For all class membership formulas o # C, where I(o) = e ∈ {I_DM}, I_truth(o # C) = t (true) if one of the following is true
1. I(C) = I("NAMESPACE#NAME"^^rif:iri), or I(C) = I("NAME"^^xs:NCName) and NAMESPACE is empty, where NAMESPACE and NAME are the values, respectively, of the [namespace name] and the [local name] properties of e;
2. or I(C) = I("NAMESPACE#type(NAME)"^^rif:iri), or I(C) = I("type(NAME)"^^xs:NCName) and NAMESPACE is empty, where NAMESPACE and NAME are, respectively, the namespace and the local name in e 's [type name] property;
DTS is extended to include all the simple types, whether built-in XML schema or defined in one of the XSD_i, that are mentioned in the [type name] property of any of the information items in the data model instance.
For all subclass formulas sub ## SUP, where sub and SUP are distinct constants of type rif:iri or xs:string, or a type derived from rif:iri or xs:string, I_truth(sub ## SUP) = t (true) if one of the following is true:
1. I(sub) = I("NAMESPACE_sub#type(NAME_sub)"^^rif:iri), or I(C) = I("type(NAME_sub)"^^xs:NCName) and NAMESPACE_sub is empty, where NAMESPACE_sub and NAME_sub are, respectively, the values of the target namespace and name of an element, e_sub defined in XSD, one of the XSD_i and
  - either I(SUP) = I("NAMESPACE_SUP#NAME_SUP"^^rif:iri), or I(C) = I("NAME_SUP"^^xs:NCName) and NAMESPACE_SUP is empty, where NAMESPACE_SUP and NAME_SUP are, respectively, the values of the target namespace and name of an element, e_SUP defined in XSD, and e_sub is defined in a substitution group where the head element is e_SUP;
  - or I(SUP) = I("NAMESPACE_SUP#type(NAME_SUP)"^^rif:iri), or I(C) = I("type(NAME_SUP)"^^xs:NCName) and NAMESPACE_SUP is empty, where NAMESPACE_SUP and NAME_SUP are, respectively, the values of the target namespace and name of an XML schema type, T_SUP, defined in XSD (not including built-in XML schema data types), and T_SUP is the type declared in the definition of e_sub, in XSD;
2. or I(sub) = I("NAMESPACE_sub#type(NAME_sub)"^^rif:iri), or I(C) = I("type(NAME_sub)"^^xs:NCName) and NAMESPACE_sub is empty, and I(SUP) = I("NAMESPACE_SUP#type(NAME_SUP)"^^rif:iri), or I(C) = I("type(NAME_SUP)"^^xs:NCName) and NAMESPACE_SUP is empty, where NAMESPACE_sub and NAME_sub are, respectively, the values of the target namespace and name of and XML schema type, T_sub, defined in XSD (not including built-in XML schema data types), and NAMESPACE_SUP and NAME_SUP are, respectively, the values of the target namespace and name of an XML schema type, T_SUP, defined in XSD (not including built-in XML schema data types), and T_sub is derived by restriction or by extension from T_SUP.

☐

Editor's Note: The case defined by the first bullet under 2.b and 2.c could be further refined, to differentiate between the case of an empty element and the case of the null value: in the latter case, the schema must define a nillable content for the element.

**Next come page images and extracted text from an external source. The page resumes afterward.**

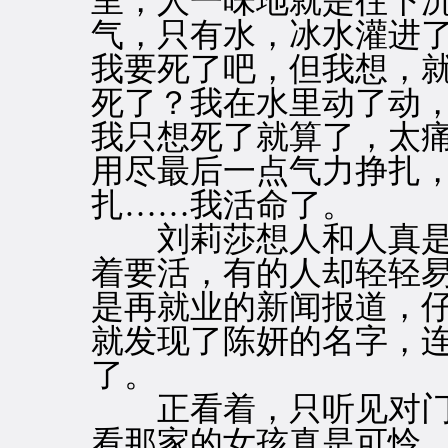
里，人一味地就是往下
气，只有水，冰水灌进
我要死了吧，但我想，
死了？我在水里动了动
我只想死了就算了，太
用尽最后一点气力挣扎
扎……我活命了。
刘莉莎想人和人真是
着要活，有的人却轻轻
是再就业的新闻报道，
就发现了陈妍的名字，
了。
正看着，只听见对门
看那家的女孩真是可怜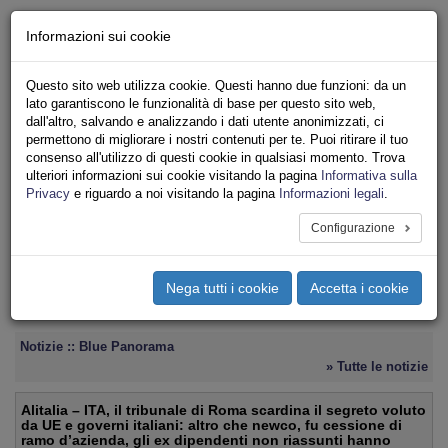
Chi siamo - Statuto
Informazioni sui cookie
Le nostre sedi
Servizi
Questo sito web utilizza cookie. Questi hanno due funzioni: da un
Iscriviti
lato garantiscono le funzionalità di base per questo sito web,
Ricerca
dall'altro, salvando e analizzando i dati utente anonimizzati, ci
Area Stampa
permettono di migliorare i nostri contenuti per te. Puoi ritirare il tuo
consenso all'utilizzo di questi cookie in qualsiasi momento. Trova
Privacy
ulteriori informazioni sui cookie visitando la pagina
Informativa sulla
TRASPORTI
Privacy
e riguardo a noi visitando la pagina
Informazioni legali
.
Configurazione
Toggle
navigation
Nega tutti i cookie
Accetta i cookie
Menu del sito
Toggle
navigati
Notizie :: Blue Panorama
» Tutte le notizie
Alitalia – ITA, il tribunale di Roma scardina il segreto voluto
da UE e governi italiani: altro che newco, fu cessione di
ramo d’azienda, gli ex dipendenti non riassunti hanno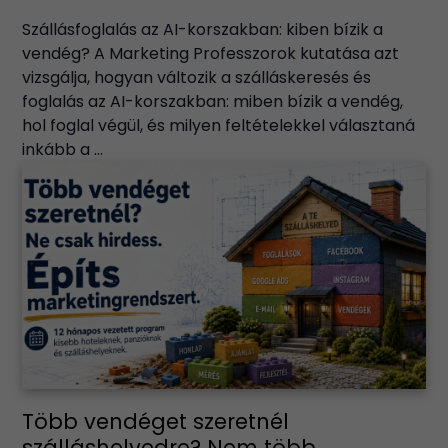
Szállásfoglalás az AI-korszakban: kiben bízik a
vendég? A Marketing Professzorok kutatása azt
vizsgálja, hogyan változik a szálláskeresés és
foglalás az AI-korszakban: miben bízik a vendég,
hol foglal végül, és milyen feltételekkel választaná
inkább a ...
Több vendéget szeretnél
szálláshelyedre? Nem több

Shall we leave the interpretation to the implementations or shall we include it in that spec? If the latter, we must include a rif:NULL constant in every symbol space...

Editor's Note: Condition 4 will be further refined in a future draft, to account for the problem posed by the inclusion of some data types in a RIF interpretation, e.g. xs:duration.

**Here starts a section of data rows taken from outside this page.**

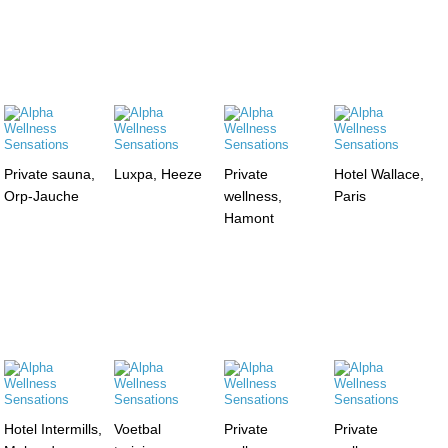
Private sauna,
Luxpa, Heeze
Private
Hotel Wallace,
Orp-Jauche
wellness,
Paris
Hamont
Hotel Intermills,
Voetbal
Private
Private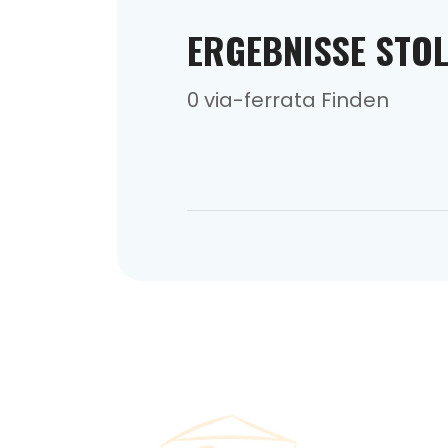
ERGEBNISSE STO
0 via-ferrata Finden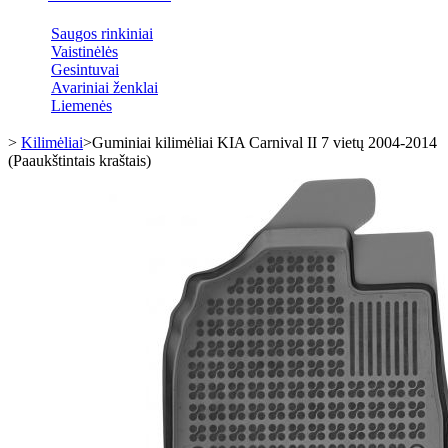
Saugos rinkiniai
Vaistinėlės
Gesintuvai
Avariniai ženklai
Liemenės
>
Kilimėliai
>
Guminiai kilimėliai KIA Carnival II 7 vietų 2004-2014
(Paaukštintais kraštais)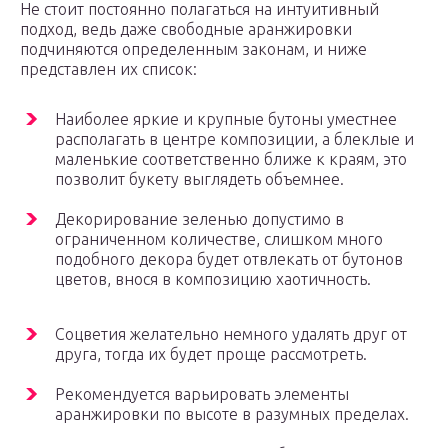
Не стоит постоянно полагаться на интуитивный
подход, ведь даже свободные аранжировки
подчиняются определенным законам, и ниже
представлен их список:
Наиболее яркие и крупные бутоны уместнее
располагать в центре композиции, а блеклые и
маленькие соответственно ближе к краям, это
позволит букету выглядеть объемнее.
Декорирование зеленью допустимо в
ограниченном количестве, слишком много
подобного декора будет отвлекать от бутонов
цветов, внося в композицию хаотичность.
Соцветия желательно немного удалять друг от
друга, тогда их будет проще рассмотреть.
Рекомендуется варьировать элементы
аранжировки по высоте в разумных пределах.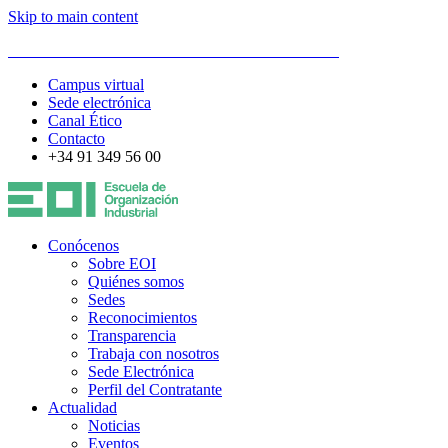
Skip to main content
ESCUELA DE ORGANIZACIÓN INDUSTRIAL
Campus virtual
Sede electrónica
Canal Ético
Contacto
+34 91 349 56 00
Conócenos
Sobre EOI
Quiénes somos
Sedes
Reconocimientos
Transparencia
Trabaja con nosotros
Sede Electrónica
Perfil del Contratante
Actualidad
Noticias
Eventos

Editor's Note: The definition will be further refined in a future draft to account for cases such as xs:anyType typed elements.

Editor's Note: The definition will be further commented and explained in a future draft.

The truth valuation of a well-formed RIF BLD formula, φ, under a RIF BLD+schema valid XML data combined interpretation ({I_DM}, I) is determined by I_truth exactly as specified for the interpretation of RIF BLD non-document formulas (but with the definition of I_truth as modified by the combination with XML data).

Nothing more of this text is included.